For the last thirty years I have lived in San Sebastían, and have naturally become a supporter of the city’s side too. My son was involved in their youth set-up, I am a season-ticket holder – and although they play top-flight football I also see their flaws and share in the pain of their defeats.  When people ask me which team I prefer, Grimsby or Real Sociedad, I tend to shrug because comparisons of that sort are invariably odious.  Like an unfaithful partner trying to justify his polygamy, I simply love them both differently. They are both a part of me, snuggled down in the soul, wherever that is.  I will only cast them adrift when I shuffle off this mortal Danny Coyle, and that’s ok.  
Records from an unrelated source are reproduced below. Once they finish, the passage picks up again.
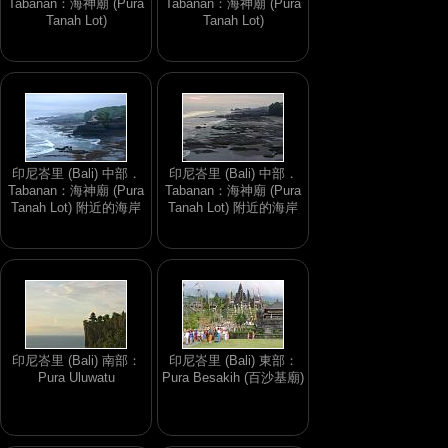
Tabanan：海神廟 (Pura
Tabanan：海神廟 (Pura
Tanah Lot)
Tanah Lot)
印尼峇里 (Bali) 中部．
印尼峇里 (Bali) 中部．
Tabanan：海神廟 (Pura
Tabanan：海神廟 (Pura
Tanah Lot) 附近的海岸
Tanah Lot) 附近的海岸
印尼峇里 (Bali) 南部：
印尼峇里 (Bali) 東部：
Pura Uluwatu
Pura Besakih (百沙基廟)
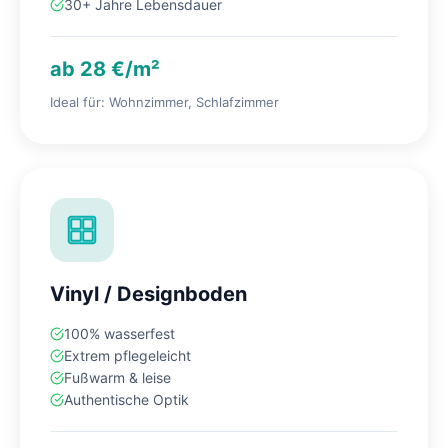
30+ Jahre Lebensdauer
ab 28 €/m²
Ideal für: Wohnzimmer, Schlafzimmer
Vinyl / Designboden
100% wasserfest
Extrem pflegeleicht
Fußwarm & leise
Authentische Optik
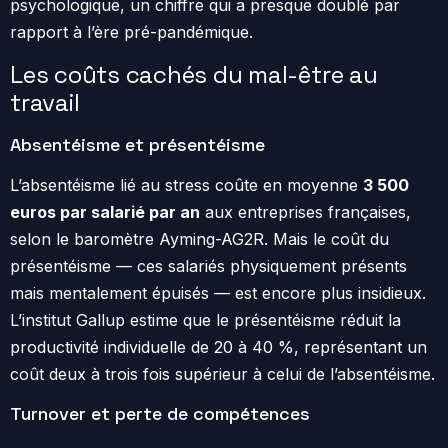
psychologique, un chiffre qui a presque doublé par
rapport à l’ère pré-pandémique.
Les coûts cachés du mal-être au
travail
Absentéisme et présentéisme
L’absentéisme lié au stress coûte en moyenne
3 500
euros par salarié par an
aux entreprises françaises,
selon le baromètre Ayming-AG2R. Mais le coût du
présentéisme — ces salariés physiquement présents
mais mentalement épuisés — est encore plus insidieux.
L’institut Gallup estime que le présentéisme réduit la
productivité individuelle de 20 à 40 %, représentant un
coût deux à trois fois supérieur à celui de l’absentéisme.
Turnover et perte de compétences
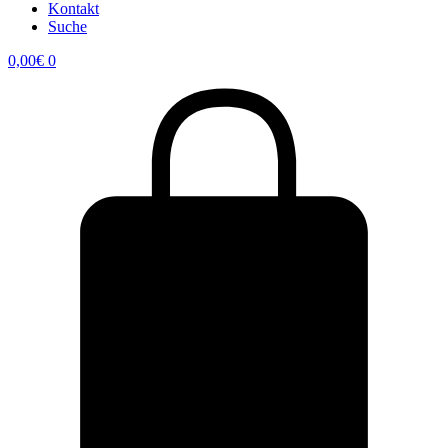
Kontakt
Suche
0,00
€
0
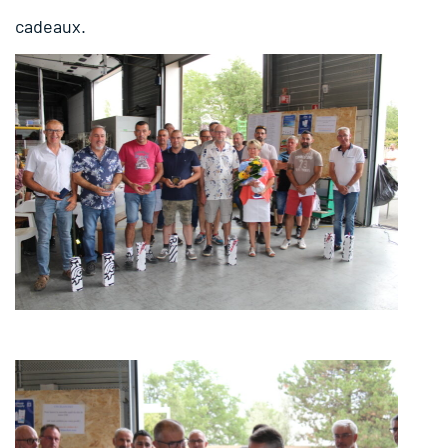
cadeaux.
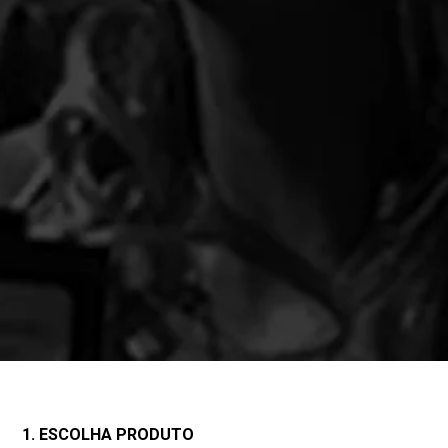
1. ESCOLHA PRODUTO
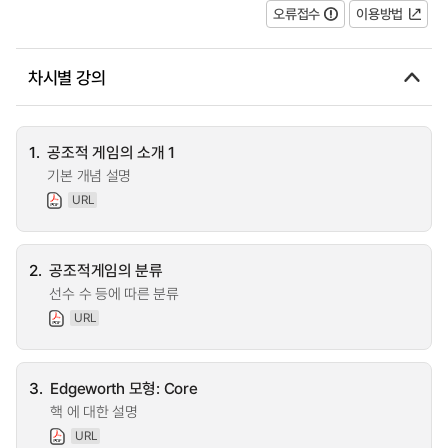
오류접수
이용방법
차시별 강의
1.
공조적 게임의 소개 1
기본 개념 설명
URL
2.
공조적게임의 분류
선수 수 등에 따른 분류
URL
3.
Edgeworth 모형: Core
핵 에 대한 설명
URL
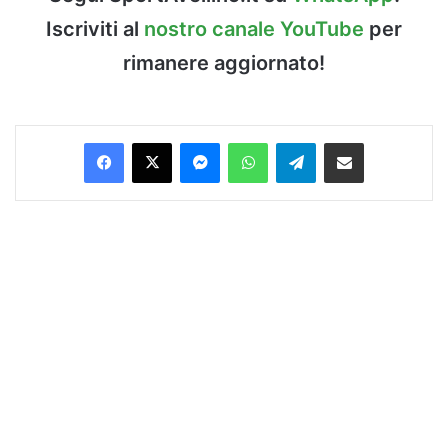
Iscriviti al
nostro canale YouTube
per
rimanere aggiornato!
Facebook
X
Messenger
WhatsApp
Telegram
Condividi via Email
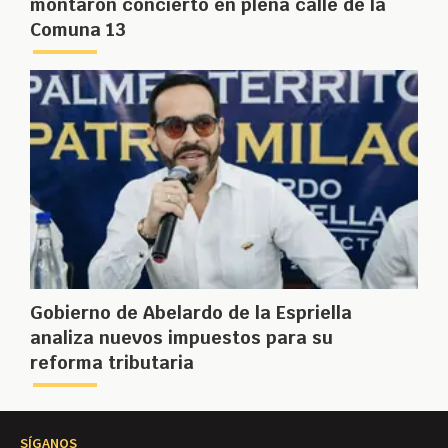
montaron concierto en plena calle de la
Comuna 13
Gobierno de Abelardo de la Espriella
analiza nuevos impuestos para su
reforma tributaria
SÍGANOS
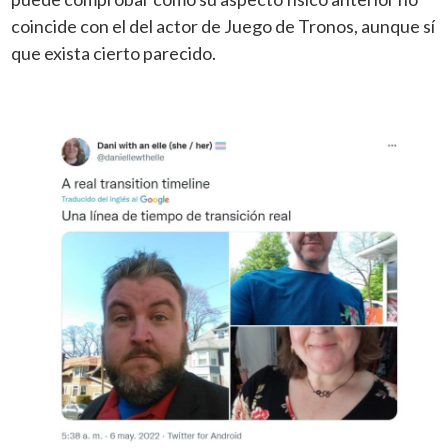
coincide con el del actor de Juego de Tronos, aunque sí
que exista cierto parecido.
Real Sociedad. Different kind o’ love.

Slide the video forward to last Sunday. In the depths of Hackney Wick, in a state of mild culture-shock after three years of avoiding England, I pass a pub heaving with young-buck Grimsby fans, noisily celebrating the temporary kinship that a play-off final affords, northern castaways finding brethren in the murky southlands – talking the same bollocks, drinking the same beer, dreaming the same dream of an unlikely victory in the London Stadium.  It’s the National League play-off final, and the insane 4-5 victory at a Hollywood financed Wrexham the week before has persuaded me to fly over at short notice to attend the event.  I haven’t seen Town in the flesh for 5 years, but I simply cannot stop myself from buying air tickets and negotiating the tricky logistics of getting to the game.  To stay away would, as it were, be a denial of my own existence.

A curious communion

I am rewarded with a raucous 2-1 win, meeting up with some old mates who remarkably recognise me, and the post-coital afterglow of victory, even if it was against Solihull. As unsexy as they sound, Solihull were probably the best side in the Division after Stockport, and Grimsby’s win was once again achieved on the wings of a comeback. It was good to be there, amongst a sea of younger faces that I no longer recognise but with whom I share this curious communion.  The club seems to be on the rise again, with intelligent new local owners and a groundswell of fans who seem genuinely wedded to the club.  Grimsby can be as rough as arseholes, but is nevertheless a special kind of place. I left the town long ago, but it’s never quite left me, nor do I want it to. 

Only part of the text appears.